Return each line exactly as written. Begin with the first line of the entries and end with the line that has "การประชุม (634, 742)".

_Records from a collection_
◇ ◇ ◇
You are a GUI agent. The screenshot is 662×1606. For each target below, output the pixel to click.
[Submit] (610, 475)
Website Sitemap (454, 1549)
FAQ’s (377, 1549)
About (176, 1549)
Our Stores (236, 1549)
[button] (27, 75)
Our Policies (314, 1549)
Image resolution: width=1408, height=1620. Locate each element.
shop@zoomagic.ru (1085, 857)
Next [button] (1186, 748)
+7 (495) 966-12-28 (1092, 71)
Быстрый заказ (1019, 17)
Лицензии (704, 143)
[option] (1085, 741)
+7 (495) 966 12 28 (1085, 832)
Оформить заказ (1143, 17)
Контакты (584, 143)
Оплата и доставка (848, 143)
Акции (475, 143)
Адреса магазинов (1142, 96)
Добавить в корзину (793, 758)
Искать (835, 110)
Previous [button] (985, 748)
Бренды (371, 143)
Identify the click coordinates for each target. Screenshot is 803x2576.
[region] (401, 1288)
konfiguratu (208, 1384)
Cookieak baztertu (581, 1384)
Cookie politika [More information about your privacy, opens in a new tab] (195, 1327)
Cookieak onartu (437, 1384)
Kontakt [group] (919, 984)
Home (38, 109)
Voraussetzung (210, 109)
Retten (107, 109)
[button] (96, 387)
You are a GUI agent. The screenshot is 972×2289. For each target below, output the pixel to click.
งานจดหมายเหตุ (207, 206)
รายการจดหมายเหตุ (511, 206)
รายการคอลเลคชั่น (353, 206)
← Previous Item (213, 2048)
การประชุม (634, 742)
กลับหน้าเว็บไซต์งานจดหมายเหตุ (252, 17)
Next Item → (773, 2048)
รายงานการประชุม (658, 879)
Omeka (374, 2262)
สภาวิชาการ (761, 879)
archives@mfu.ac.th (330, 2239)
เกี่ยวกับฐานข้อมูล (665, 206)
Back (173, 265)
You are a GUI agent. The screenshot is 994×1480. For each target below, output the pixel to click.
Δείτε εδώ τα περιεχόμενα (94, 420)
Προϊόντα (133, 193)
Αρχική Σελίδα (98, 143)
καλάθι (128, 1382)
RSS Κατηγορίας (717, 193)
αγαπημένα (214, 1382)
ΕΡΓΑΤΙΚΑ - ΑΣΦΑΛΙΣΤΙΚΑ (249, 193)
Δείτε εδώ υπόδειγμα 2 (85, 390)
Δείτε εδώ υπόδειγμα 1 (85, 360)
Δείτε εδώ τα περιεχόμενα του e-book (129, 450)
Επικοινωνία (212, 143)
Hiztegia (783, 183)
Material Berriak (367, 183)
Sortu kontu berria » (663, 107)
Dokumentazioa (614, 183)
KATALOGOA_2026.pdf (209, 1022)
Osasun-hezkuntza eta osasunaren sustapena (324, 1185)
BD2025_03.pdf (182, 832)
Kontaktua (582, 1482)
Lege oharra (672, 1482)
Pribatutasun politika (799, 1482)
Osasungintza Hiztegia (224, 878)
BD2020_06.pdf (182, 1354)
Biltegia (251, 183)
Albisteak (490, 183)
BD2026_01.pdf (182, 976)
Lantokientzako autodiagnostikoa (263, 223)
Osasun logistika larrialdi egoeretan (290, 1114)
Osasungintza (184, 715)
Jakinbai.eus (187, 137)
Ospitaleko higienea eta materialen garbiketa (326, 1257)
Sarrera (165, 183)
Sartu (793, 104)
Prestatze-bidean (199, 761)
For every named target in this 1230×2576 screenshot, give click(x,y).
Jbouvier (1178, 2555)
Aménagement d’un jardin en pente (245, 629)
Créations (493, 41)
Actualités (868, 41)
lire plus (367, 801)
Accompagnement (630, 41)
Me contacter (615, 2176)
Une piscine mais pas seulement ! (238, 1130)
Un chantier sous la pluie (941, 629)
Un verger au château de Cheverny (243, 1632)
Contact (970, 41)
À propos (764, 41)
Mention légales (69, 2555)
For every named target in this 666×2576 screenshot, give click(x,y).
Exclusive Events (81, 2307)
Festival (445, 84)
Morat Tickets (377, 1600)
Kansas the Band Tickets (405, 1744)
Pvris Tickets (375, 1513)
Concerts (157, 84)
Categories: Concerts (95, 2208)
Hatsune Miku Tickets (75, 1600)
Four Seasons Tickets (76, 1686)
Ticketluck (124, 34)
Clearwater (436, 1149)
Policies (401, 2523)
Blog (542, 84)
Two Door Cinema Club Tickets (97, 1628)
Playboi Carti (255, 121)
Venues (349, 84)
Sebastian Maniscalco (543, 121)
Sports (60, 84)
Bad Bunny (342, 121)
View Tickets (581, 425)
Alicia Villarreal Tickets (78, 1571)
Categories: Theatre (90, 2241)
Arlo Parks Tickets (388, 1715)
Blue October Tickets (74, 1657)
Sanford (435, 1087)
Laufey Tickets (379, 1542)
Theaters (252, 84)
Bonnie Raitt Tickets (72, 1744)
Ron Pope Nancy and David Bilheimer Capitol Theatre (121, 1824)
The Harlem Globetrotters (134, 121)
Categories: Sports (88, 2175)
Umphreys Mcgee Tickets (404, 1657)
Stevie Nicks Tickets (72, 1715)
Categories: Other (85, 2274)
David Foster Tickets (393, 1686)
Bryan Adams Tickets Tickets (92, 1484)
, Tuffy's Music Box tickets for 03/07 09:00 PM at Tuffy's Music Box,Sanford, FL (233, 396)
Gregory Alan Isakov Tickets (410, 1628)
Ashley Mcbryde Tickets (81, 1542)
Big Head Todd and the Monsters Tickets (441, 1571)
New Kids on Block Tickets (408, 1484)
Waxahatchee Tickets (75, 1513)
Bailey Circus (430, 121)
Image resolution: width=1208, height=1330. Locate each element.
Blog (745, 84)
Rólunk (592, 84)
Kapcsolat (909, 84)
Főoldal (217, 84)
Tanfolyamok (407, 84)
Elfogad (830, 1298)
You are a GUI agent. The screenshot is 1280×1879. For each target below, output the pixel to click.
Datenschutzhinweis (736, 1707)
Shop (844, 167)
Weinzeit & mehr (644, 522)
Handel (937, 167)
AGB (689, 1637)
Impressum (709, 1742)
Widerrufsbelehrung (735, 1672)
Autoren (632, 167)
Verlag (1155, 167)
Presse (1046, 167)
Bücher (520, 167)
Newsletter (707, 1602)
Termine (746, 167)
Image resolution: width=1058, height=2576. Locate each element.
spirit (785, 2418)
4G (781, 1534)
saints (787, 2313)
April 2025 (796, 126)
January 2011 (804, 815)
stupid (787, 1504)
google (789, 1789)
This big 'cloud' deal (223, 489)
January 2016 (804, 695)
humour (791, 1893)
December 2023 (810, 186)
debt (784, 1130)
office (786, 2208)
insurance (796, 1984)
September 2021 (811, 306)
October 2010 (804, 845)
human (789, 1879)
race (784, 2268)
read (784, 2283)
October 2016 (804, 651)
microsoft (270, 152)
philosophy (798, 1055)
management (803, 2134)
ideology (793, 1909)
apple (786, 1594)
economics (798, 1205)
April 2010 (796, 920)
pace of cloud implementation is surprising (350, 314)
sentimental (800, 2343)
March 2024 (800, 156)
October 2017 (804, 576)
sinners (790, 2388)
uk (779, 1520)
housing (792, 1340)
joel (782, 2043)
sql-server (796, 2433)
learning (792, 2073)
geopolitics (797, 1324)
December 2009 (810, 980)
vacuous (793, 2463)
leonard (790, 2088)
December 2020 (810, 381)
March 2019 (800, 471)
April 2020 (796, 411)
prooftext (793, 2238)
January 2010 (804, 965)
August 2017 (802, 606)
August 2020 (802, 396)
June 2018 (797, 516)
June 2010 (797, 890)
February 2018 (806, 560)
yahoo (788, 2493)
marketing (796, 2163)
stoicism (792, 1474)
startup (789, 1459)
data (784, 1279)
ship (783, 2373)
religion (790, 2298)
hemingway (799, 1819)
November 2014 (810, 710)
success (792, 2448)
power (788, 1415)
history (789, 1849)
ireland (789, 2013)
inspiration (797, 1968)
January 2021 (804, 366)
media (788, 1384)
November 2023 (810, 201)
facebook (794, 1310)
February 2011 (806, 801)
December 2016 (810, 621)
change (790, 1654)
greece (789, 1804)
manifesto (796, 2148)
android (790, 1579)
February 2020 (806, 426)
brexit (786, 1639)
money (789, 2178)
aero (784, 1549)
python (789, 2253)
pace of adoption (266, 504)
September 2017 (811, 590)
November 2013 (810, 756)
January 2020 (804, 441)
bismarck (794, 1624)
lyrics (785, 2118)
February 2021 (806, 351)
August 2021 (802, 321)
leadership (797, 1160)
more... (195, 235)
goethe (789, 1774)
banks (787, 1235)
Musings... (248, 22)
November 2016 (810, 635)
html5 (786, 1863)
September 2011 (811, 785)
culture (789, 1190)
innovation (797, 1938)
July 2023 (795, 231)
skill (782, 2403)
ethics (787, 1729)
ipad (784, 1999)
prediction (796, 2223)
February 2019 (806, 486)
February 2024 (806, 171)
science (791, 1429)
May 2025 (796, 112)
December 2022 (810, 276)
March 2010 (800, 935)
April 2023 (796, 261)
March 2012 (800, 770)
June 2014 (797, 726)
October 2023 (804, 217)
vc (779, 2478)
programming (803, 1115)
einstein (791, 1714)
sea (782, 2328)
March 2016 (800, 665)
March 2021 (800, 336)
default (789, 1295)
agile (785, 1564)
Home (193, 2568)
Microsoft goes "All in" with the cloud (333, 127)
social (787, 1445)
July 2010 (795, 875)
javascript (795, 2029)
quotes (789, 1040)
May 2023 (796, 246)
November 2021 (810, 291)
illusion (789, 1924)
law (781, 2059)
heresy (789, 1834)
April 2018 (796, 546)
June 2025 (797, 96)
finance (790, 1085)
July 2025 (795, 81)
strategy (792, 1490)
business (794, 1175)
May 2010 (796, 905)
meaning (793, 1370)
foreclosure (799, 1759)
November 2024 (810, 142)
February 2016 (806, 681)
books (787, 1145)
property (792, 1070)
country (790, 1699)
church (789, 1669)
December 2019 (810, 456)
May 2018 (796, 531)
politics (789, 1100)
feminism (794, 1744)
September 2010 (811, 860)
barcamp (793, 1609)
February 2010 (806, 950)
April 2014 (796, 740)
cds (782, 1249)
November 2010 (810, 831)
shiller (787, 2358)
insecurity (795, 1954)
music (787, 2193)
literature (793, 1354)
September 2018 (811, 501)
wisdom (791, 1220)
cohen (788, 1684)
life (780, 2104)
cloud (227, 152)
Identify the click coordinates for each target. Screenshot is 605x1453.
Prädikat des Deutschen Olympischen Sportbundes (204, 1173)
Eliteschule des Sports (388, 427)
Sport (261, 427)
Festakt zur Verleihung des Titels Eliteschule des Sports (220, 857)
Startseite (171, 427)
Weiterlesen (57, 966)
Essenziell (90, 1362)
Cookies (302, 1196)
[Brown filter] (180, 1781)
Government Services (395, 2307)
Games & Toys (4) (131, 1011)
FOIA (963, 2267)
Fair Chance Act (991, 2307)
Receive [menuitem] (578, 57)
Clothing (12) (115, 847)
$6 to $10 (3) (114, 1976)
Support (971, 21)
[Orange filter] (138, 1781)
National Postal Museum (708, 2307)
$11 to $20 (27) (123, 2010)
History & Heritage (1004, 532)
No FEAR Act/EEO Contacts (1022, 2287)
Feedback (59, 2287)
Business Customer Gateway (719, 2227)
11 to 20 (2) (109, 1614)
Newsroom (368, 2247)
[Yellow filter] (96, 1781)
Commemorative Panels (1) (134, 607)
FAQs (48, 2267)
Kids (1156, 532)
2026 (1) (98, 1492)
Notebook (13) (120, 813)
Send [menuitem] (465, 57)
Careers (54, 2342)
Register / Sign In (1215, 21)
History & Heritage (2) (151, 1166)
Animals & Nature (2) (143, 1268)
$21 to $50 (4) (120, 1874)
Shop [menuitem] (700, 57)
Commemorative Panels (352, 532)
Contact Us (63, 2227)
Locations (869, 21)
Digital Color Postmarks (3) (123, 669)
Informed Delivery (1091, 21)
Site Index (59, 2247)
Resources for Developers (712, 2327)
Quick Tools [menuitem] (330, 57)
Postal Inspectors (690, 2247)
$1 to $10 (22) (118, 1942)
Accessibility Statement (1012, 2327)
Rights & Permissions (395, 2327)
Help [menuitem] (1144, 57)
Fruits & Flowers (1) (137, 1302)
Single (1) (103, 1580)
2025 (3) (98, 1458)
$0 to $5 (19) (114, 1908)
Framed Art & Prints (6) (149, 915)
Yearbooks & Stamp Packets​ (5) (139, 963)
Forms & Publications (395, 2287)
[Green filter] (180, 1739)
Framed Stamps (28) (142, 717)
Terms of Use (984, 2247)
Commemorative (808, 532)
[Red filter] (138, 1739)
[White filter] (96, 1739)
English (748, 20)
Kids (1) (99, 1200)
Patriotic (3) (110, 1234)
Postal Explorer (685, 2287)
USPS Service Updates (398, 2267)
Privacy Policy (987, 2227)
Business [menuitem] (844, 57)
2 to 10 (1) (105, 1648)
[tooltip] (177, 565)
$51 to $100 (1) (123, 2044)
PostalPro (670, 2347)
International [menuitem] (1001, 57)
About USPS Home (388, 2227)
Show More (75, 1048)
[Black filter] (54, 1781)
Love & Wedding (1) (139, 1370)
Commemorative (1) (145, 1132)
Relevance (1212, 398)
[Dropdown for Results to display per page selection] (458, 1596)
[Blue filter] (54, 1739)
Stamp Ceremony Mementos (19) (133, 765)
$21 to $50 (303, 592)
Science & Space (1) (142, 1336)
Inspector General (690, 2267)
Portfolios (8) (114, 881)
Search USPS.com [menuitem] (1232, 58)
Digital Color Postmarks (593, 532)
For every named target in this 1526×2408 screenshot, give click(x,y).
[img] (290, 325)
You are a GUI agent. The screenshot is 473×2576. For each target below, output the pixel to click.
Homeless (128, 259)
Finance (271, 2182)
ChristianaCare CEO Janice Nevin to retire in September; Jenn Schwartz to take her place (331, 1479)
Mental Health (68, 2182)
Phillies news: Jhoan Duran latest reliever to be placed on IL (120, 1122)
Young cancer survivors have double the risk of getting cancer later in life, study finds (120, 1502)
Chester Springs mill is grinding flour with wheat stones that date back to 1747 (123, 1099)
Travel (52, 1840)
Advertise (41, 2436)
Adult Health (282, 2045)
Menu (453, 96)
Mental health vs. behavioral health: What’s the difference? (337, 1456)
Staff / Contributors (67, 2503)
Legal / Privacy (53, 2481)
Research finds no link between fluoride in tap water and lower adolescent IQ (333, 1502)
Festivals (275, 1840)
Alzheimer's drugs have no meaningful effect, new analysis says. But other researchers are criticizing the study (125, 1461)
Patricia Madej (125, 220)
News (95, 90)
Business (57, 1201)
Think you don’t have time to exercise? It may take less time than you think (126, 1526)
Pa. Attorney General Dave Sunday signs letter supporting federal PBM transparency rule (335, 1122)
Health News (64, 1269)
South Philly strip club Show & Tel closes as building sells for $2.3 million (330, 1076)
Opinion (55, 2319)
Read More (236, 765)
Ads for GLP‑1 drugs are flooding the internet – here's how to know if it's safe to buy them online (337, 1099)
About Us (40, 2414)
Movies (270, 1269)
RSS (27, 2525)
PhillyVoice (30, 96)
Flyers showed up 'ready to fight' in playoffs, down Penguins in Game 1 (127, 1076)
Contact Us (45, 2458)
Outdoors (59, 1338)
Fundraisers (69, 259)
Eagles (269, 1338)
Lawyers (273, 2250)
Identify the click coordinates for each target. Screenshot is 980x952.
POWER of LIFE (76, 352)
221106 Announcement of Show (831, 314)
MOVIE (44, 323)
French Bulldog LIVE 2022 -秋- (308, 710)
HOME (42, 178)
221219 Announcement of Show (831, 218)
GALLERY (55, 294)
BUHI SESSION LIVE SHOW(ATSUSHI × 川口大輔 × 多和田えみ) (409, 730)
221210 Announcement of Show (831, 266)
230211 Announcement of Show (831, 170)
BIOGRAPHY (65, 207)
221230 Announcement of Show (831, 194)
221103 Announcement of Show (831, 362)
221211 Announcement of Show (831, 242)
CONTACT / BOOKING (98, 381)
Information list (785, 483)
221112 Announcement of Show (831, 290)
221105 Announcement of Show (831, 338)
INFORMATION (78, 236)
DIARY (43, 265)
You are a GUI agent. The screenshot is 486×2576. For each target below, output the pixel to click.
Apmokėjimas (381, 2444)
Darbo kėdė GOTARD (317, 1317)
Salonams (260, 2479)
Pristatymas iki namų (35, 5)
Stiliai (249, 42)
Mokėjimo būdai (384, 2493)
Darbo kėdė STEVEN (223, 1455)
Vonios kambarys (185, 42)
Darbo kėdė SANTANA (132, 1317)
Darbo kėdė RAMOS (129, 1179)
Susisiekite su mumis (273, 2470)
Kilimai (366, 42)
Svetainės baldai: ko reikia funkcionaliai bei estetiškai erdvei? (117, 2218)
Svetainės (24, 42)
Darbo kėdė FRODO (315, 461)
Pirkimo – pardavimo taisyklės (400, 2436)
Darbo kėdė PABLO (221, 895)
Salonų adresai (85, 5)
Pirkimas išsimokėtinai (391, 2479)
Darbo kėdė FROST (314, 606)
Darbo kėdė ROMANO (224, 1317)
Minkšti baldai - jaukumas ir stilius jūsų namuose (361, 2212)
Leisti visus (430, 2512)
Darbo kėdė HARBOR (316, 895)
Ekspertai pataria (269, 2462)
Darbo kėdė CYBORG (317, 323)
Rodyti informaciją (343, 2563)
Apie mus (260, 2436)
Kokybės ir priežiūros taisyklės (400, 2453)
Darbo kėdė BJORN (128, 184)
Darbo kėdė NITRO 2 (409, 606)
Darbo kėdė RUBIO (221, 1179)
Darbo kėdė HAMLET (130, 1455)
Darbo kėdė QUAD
◇ ◇ ◇
_RESPONSE AREA_
You are a GUI agent. The screenshot is 662×1606. For each target below, output the pixel to click.
[Submit] (610, 475)
Website Sitemap (454, 1549)
FAQ’s (377, 1549)
About (176, 1549)
Our Stores (236, 1549)
[button] (27, 75)
Our Policies (314, 1549)
Image resolution: width=1408, height=1620. Locate each element.
shop@zoomagic.ru (1085, 857)
Next [button] (1186, 748)
+7 (495) 966-12-28 (1092, 71)
Быстрый заказ (1019, 17)
Лицензии (704, 143)
[option] (1085, 741)
+7 (495) 966 12 28 (1085, 832)
Оформить заказ (1143, 17)
Контакты (584, 143)
Оплата и доставка (848, 143)
Акции (475, 143)
Адреса магазинов (1142, 96)
Добавить в корзину (793, 758)
Искать (835, 110)
Previous [button] (985, 748)
Бренды (371, 143)
Identify the click coordinates for each target. Screenshot is 803x2576.
[region] (401, 1288)
konfiguratu (208, 1384)
Cookieak baztertu (581, 1384)
Cookie politika [More information about your privacy, opens in a new tab] (195, 1327)
Cookieak onartu (437, 1384)
Kontakt [group] (919, 984)
Home (38, 109)
Voraussetzung (210, 109)
Retten (107, 109)
[button] (96, 387)
You are a GUI agent. The screenshot is 972×2289. For each target below, output the pixel to click.
งานจดหมายเหตุ (207, 206)
รายการจดหมายเหตุ (511, 206)
รายการคอลเลคชั่น (353, 206)
← Previous Item (213, 2048)
การประชุม (634, 742)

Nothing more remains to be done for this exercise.